Nos anos 60, Portugal chegou a ter mais de 35 mil pescadores registados. Hoje são menos de metade. Em 2021, revela a Pordata, que analisou dados do Instituto Nacional de Estatística, eram 14 917. As embarcações diminuíram para metade desde os anos 90. As pescas e aquicultura têm atualmente um peso reduzido na economia do país: em 2019, estima a Pordata, representaram 0,18% do PIB. Ainda assim, a Direção-Geral de Política do Mar estima que o impacto direto e indireto da economia do mar na economia nacional se traduza em 5% do PIB e 4,1% do emprego no país, isto com base nos últimos dados tratados de 2018. O mar contribui para 5% das exportações nacionais. Em 2020, foram movimentados em Portugal três milhões de TEU (medida padrão dos contentores, referente à capacidade de carga de um contentor marítimo normal, de 20 pés de comprimento). 

 

70% do planeta, 5% explorados

Os oceanos representam 70% da superfície do planeta, com 96,5% de toda a água. A maioria permanece território por explorar – estima-se que apenas 5% são conhecidos do ser humano e só 20% do relevado oceânico está mapeado. Em abril de 2019, o empresário e explorador americano Victor Vescovo bateu o recorde em profundidade, descendo quase 11 quilómetros até ao fundo da Fossa das Marianas, o local mais profundo dos oceanos, onde passou quatro horas a bordo de um submersível.

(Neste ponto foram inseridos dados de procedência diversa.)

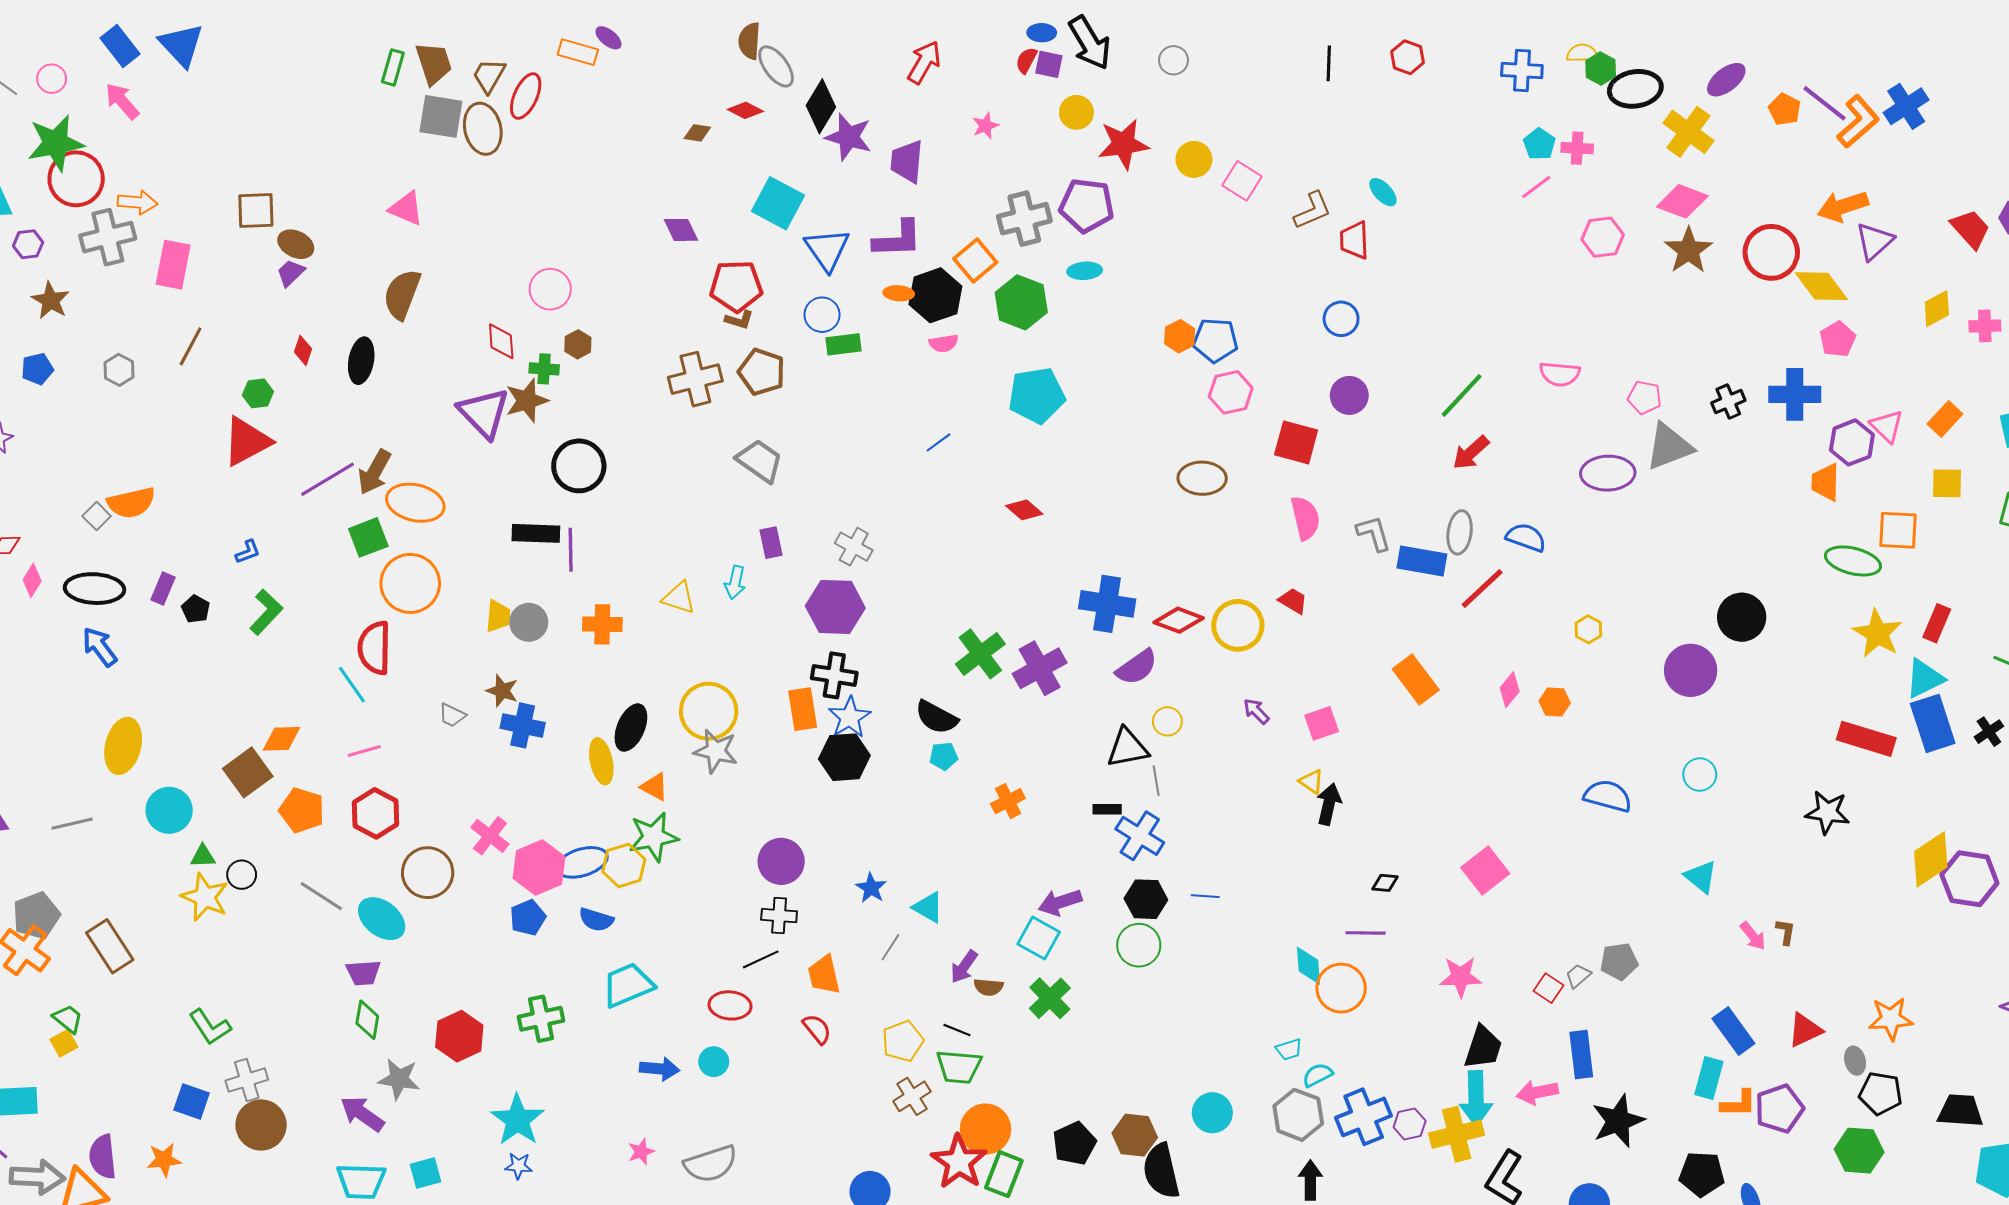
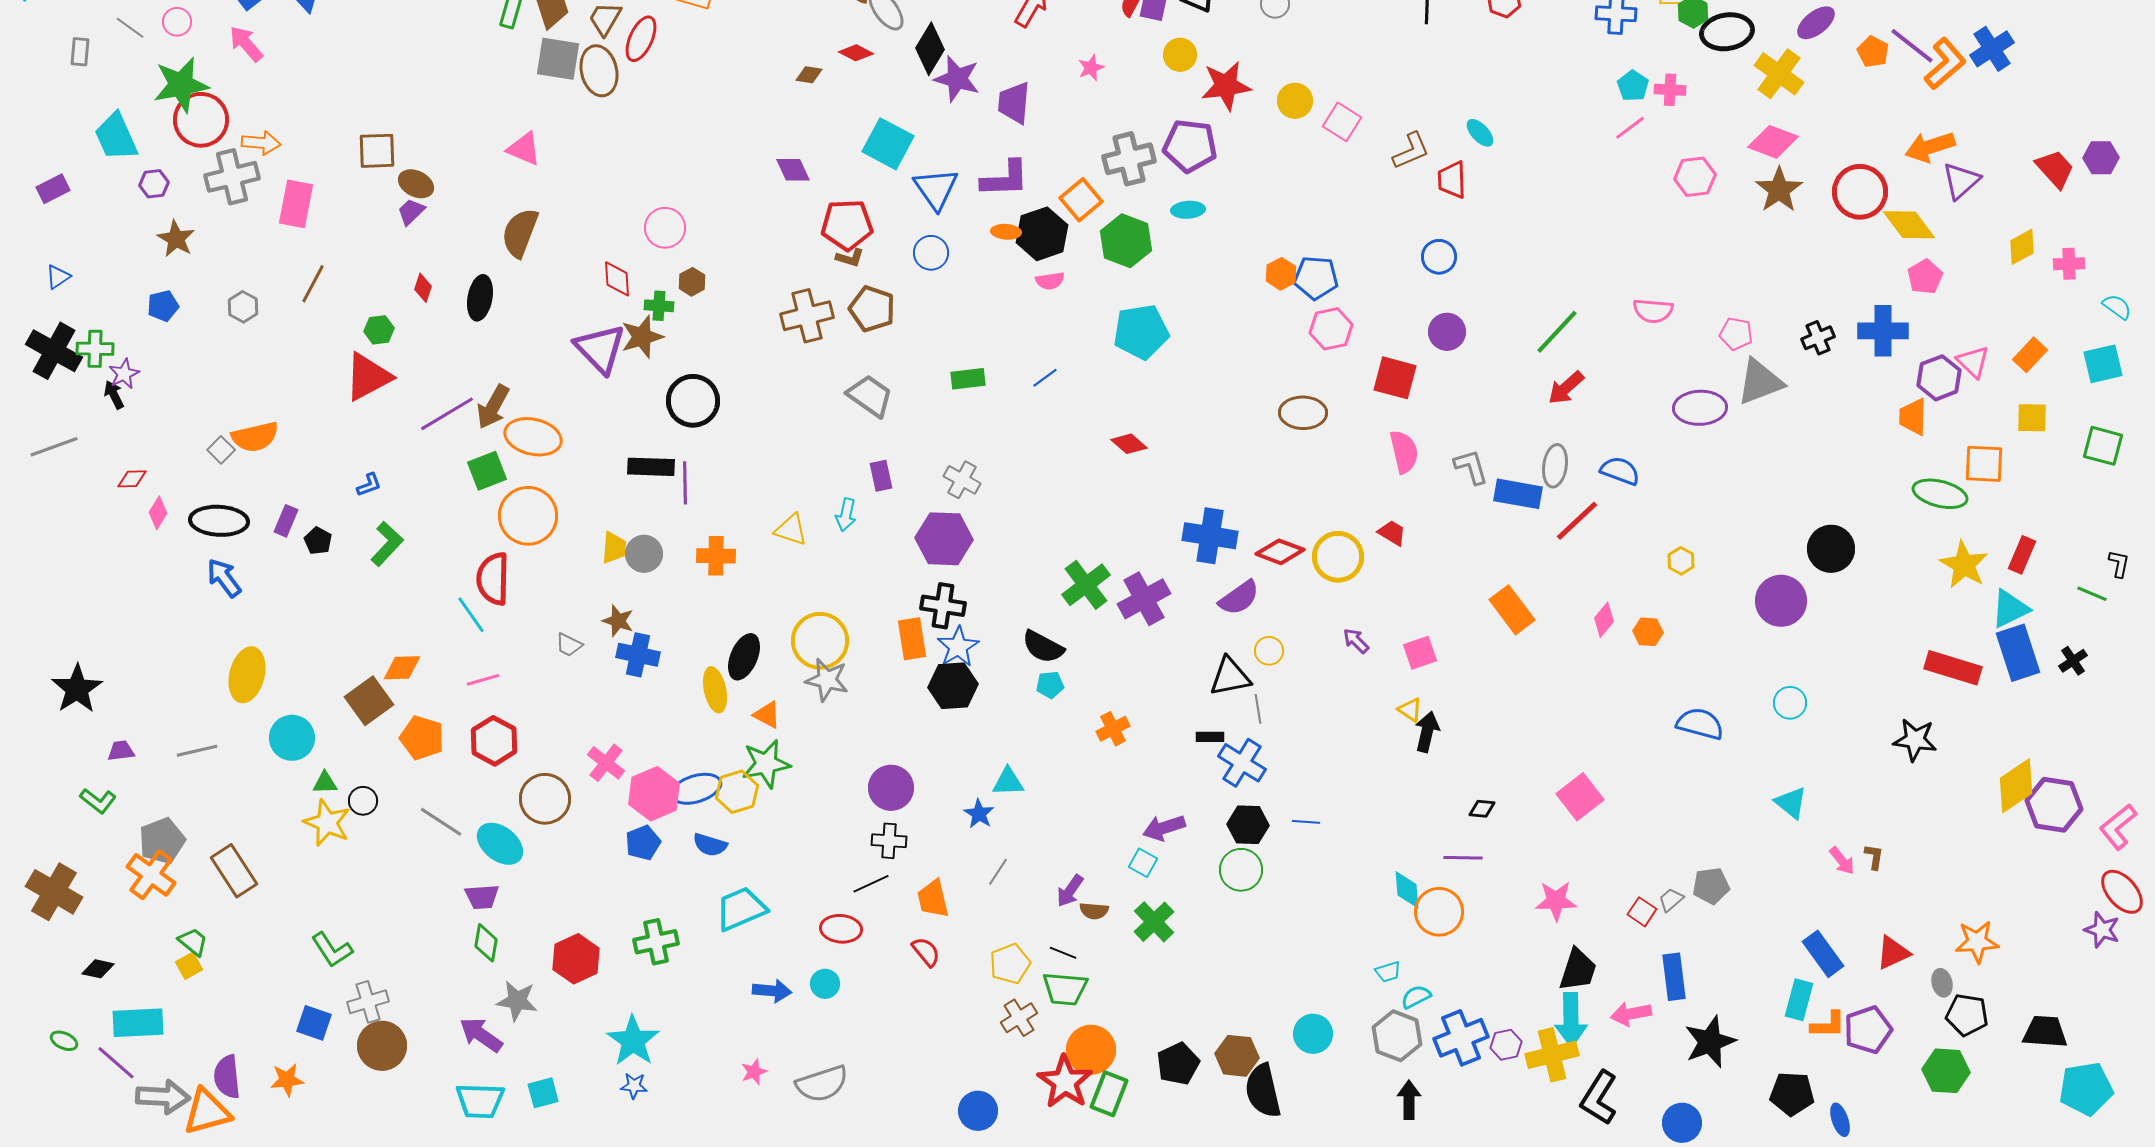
green rectangle: (843, 344) -> (968, 379), moved
cyan triangle: (928, 907) -> (1008, 782), moved, turned -32
cyan square: (1039, 938) -> (1143, 863), size x0.7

Não trouxe boas notícias: viu pelo menos um saco de plástico.

 

Um mar de plástico

Estima-se que atualmente existam 75 a 199 milhões de toneladas de plástico nos oceanos – representa, segundo as Nações Unidas, 80% da poluição marinha. Todos os anos são mais 14 milhões de toneladas. A grande ilha de lixo no Pacífico já é considerada o sétimo continente. Descrita pela primeira vez em 1988, as últimas estimativas apontam para uma área de 1,6 milhões de quilómetros quadrados, praticamente o tamanho da zona económica exclusiva de Portugal ou três vezes o tamanho de um país como França.

 

Recifes de corais à beira de desaparecer e a revelação de 2022

O alerta foi feito pela UNESCO este ano: os maiores recifes de corais do mundo podem desaparecer até ao final do século à conta do aquecimento e acidificação dos oceanos. Se muitos locais estão já considerados em risco, também no início deste ano foi feita uma nova descoberta: uma missão científica apoiada pela organização para a Educação, Ciência e Cultura das Nações Unidas descobriu um dos maiores recifes de corais do mundo, na costa do Taiti e saudável. Parece uma obra de arte: os corais chegam a ter dois metros de diâmetro e têm o formato de rosas. O recife está localizado entre 30 a 65 metros abaixo do nível do mar, tendo aproximadamente 3km de extensão e até 65 metros de largura. “A descoberta no Taiti sugere que existem muitos recifes de corais bem abaixo de 30 metros, na área conhecida como a zona do crepúsculo do oceano”, disse na altura a UNESCO.